In an earlier letter responding to a hostile newspaper report Sr. Vinueza had written:

According to regulations and plans of the BCE, the person who wants to avail money mail on their cell phone or other mobile device, shall deliver the same value in American dollars. Delivered physical dollars will become part of the assets of the BCE that will cover one hundred percent (100%) of electronic money requested. Therefore, if a person wants to convert their physical electronic money dollars, they can do so at all times. The electronic money is one hundred percent supported, like the fractional coins issued today by the BCE and used with confidence by all citizens.

According to a June 3rd briefing note for the National Assembly of Ecuador:

The Central Bank defines e-money as “monetary value equivalent to the value expressed in the currency of the country (the dollar) that is stored and exchanged only through mail, phones, computers, devices, etc. recognized as a means of payment and is convertible into cash at face value.

 

The previous day, the Central Bank had published the first chapter of its Manual for the Procedures and Operation of the System of Electronic Money which reads in full (courtesy, as with all documents quoted, of Google Translate):

Chapter I 
Principles for the Backing of Electronic Money

Article 1. – the provision of electronic money issued by the Central Bank of Ecuador (BCE) to natural or legal persons, directly or through authorized agents will be in exchange only for: i) dollars of the United States of America, ii) coins issued by the BCE or iii) dollar deposits of the United States of America duly accredited to the BCE. 

Article 2 – the electronic money in circulation is recorded as a liability in an account in the balance sheet of the BCE and shall be supported at one hundred percent (100%) with liquid assets of the BCE. The degree of liquidity of these backing assets should be analogous to the degree of liquidity of the assets of the freely available international reserves (RILD).

Article 3 – it is prohibited for the BCE to deliver electronic money against exchange of any kind of securities issued by public or private entities. 

The plan thus seems to be to provide a mobile payments system operated by the Central Bank. The news reports mention that the system is to be based on software currently in use in Paraguay. According to a 2011 case study by Mobile Money for the Unbanked (a division of GSMA the global mobile network operators’ industry body), Paraguay has two operators, Tigo and Personal, running mobile payments services. Tigo’s “Giros Tigo” works on a local agent shop-based principle with customers paying cash over the counter at one shop which the recipient can collect from a different shop on the basis of an SMS notification. Personal’s “Billetera Personal” operates through no-frills customer accounts provided by two partner banks to provide an electronic wallet which allows users to make money transfers, merchant payments and bill payments.
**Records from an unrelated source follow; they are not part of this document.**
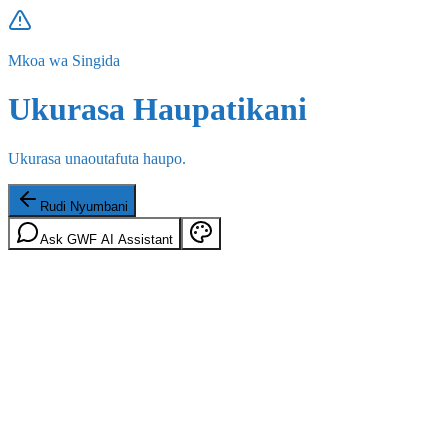
Mkoa wa Singida
Ukurasa Haupatikani
Ukurasa unaoutafuta haupo.
Rudi Nyumbani
Ask GWF AI Assistant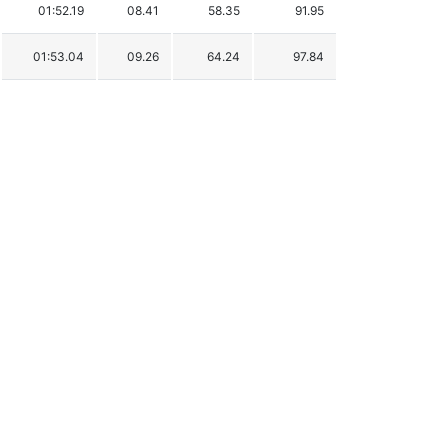
01:52.19
08.41
58.35
91.95
01:53.04
09.26
64.24
97.84
01:53.94
10.16
70.49
104.09
01:54.24
10.46
72.57
106.17
01:54.33
10.55
73.19
106.79
01:55.08
11.30
78.40
112.00
01:55.29
11.51
79.85
113.45
01:55.65
11.87
82.35
115.95
01:57.09
13.31
92.34
125.94
01:58.24
14.46
100.32
133.92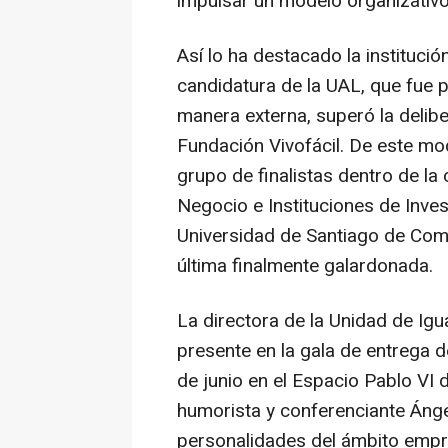
impulsar un modelo organizativ
Así lo ha destacado la institució
candidatura de la UAL, que fue 
manera externa, superó la delib
Fundación Vivofácil. De este mod
grupo de finalistas dentro de la
Negocio e Instituciones de Inve
Universidad de Santiago de Comp
última finalmente galardonada.
La directora de la Unidad de Ig
presente en la gala de entrega 
de junio en el Espacio Pablo VI 
humorista y conferenciante Ánge
personalidades del ámbito empres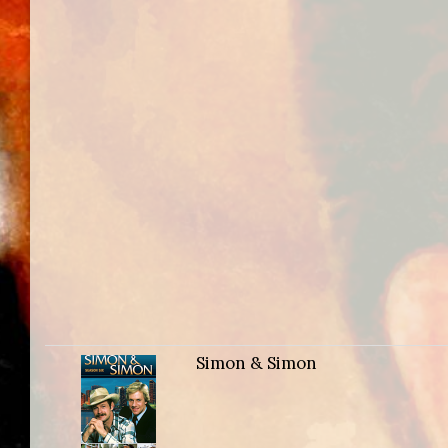
Simon & Simon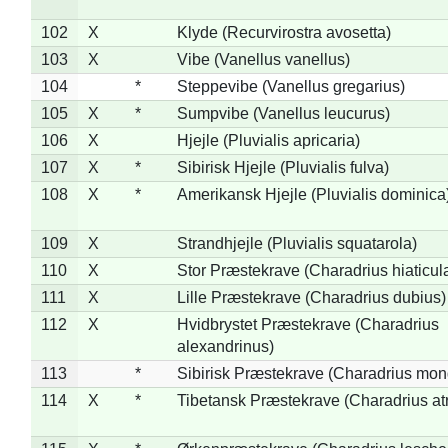
102
X
Klyde (Recurvirostra avosetta)
103
X
Vibe (Vanellus vanellus)
104
*
Steppevibe (Vanellus gregarius)
105
X
*
Sumpvibe (Vanellus leucurus)
106
X
Hjejle (Pluvialis apricaria)
107
X
*
Sibirisk Hjejle (Pluvialis fulva)
108
X
*
Amerikansk Hjejle (Pluvialis dominica
109
X
Strandhjejle (Pluvialis squatarola)
110
X
Stor Præstekrave (Charadrius hiaticul
111
X
Lille Præstekrave (Charadrius dubius)
112
X
Hvidbrystet Præstekrave (Charadrius
alexandrinus)
113
*
Sibirisk Præstekrave (Charadrius mon
114
X
*
Tibetansk Præstekrave (Charadrius atr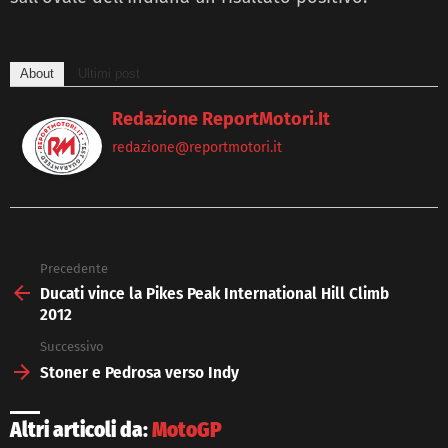
About
Ultimi post
Redazione ReportMotori.it
redazione@reportmotori.it
Precedente
See
more
Ducati vince la Pikes Peak International Hill Climb
2012
Successivo
Stoner e Pedrosa verso Indy
Altri articoli da:
MotoGP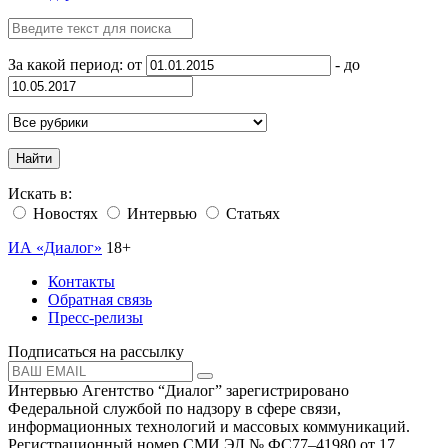
За какой период: от
- до
Найти
Искать в:
Новостях
Интервью
Статьях
ИА «Диалог»
18+
Контакты
Обратная связь
Пресс-релизы
Подписаться на рассылку
Интервью Агентство “Диалог” зарегистрировано
Федеральной службой по надзору в сфере связи,
информационных технологий и массовых коммуникаций.
Регистрационный номер СМИ ЭЛ № ФС77–41980 от 17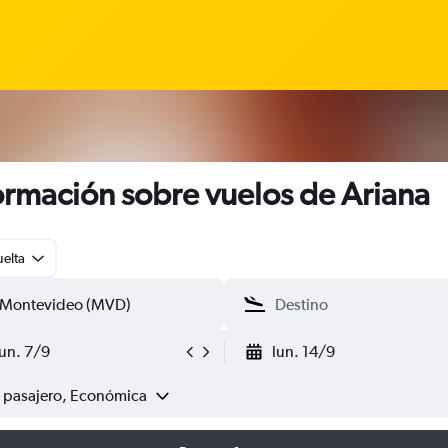
ormación sobre vuelos de Ariana
uelta
lun. 7/9
lun. 14/9
1 pasajero, Económica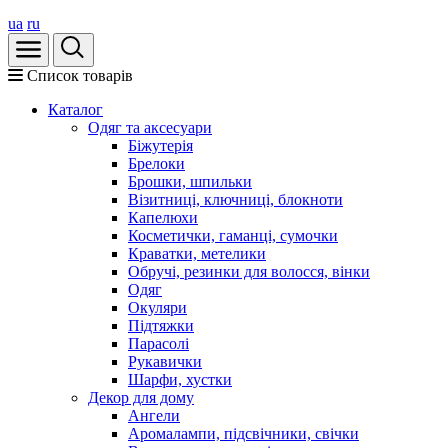
ua
ru
Список товарів
Каталог
Oдяг та аксесуари
Біжутерія
Брелоки
Брошки, шпильки
Візитниці, ключниці, блокноти
Капелюхи
Косметички, гаманці, сумочки
Краватки, метелики
Обручі, резинки для волосся, вінки
Одяг
Окуляри
Підтяжки
Парасолі
Рукавички
Шарфи, хустки
Декор для дому
Ангели
Аромалампи, підсвічники, свічки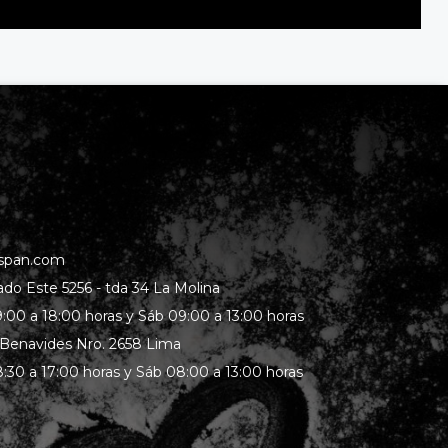
span.com
rado Este 5256 - tda 34 La Molina
:00 a 18:00 horas y Sáb 09:00 a 13:00 horas
 Benavides Nro. 2658 Lima
:30 a 17:00 horas y Sáb 08:00 a 13:00 horas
Since Ecuador’s focus seems to be on payments, rather than money transfer, it is probable that it is Personal’s sytem that the Central Bank will base their electronic money system on, although the Bank will presumably have to establish a network of local agents like Tigo’s to handle cash payments.

The key point about all this, of course, is that since the system is to provide payments services as well as cash transfers, payments recipients must be provided with accounts at the Central Bank. This means central bank accounts for all. The immediate incentive for Ecuador as a dollarised economy is not, as its hostile critics maintain, to allow the government to turn on the printing press and inflate away its debts (since its debts are all in dollars) but to gather in some of the dollar bills currently held by its citizens. Ecuador’s foreign reserves currently stand at $5.5 billion whilst its money supply as measured by M2 is $36 billion. If the Central Bank can reduce the use of cash from its present 21% to nearer the UK’s 3% of payments by issuing electronic currency in exchange for $6.6 billion (18% of $36 billion) in US banknotes currently held by its citizens, then the country’s foreign reserves will more than double.

So the message is, when it comes to providing central bank accounts for all, there is no such word as “can’t”.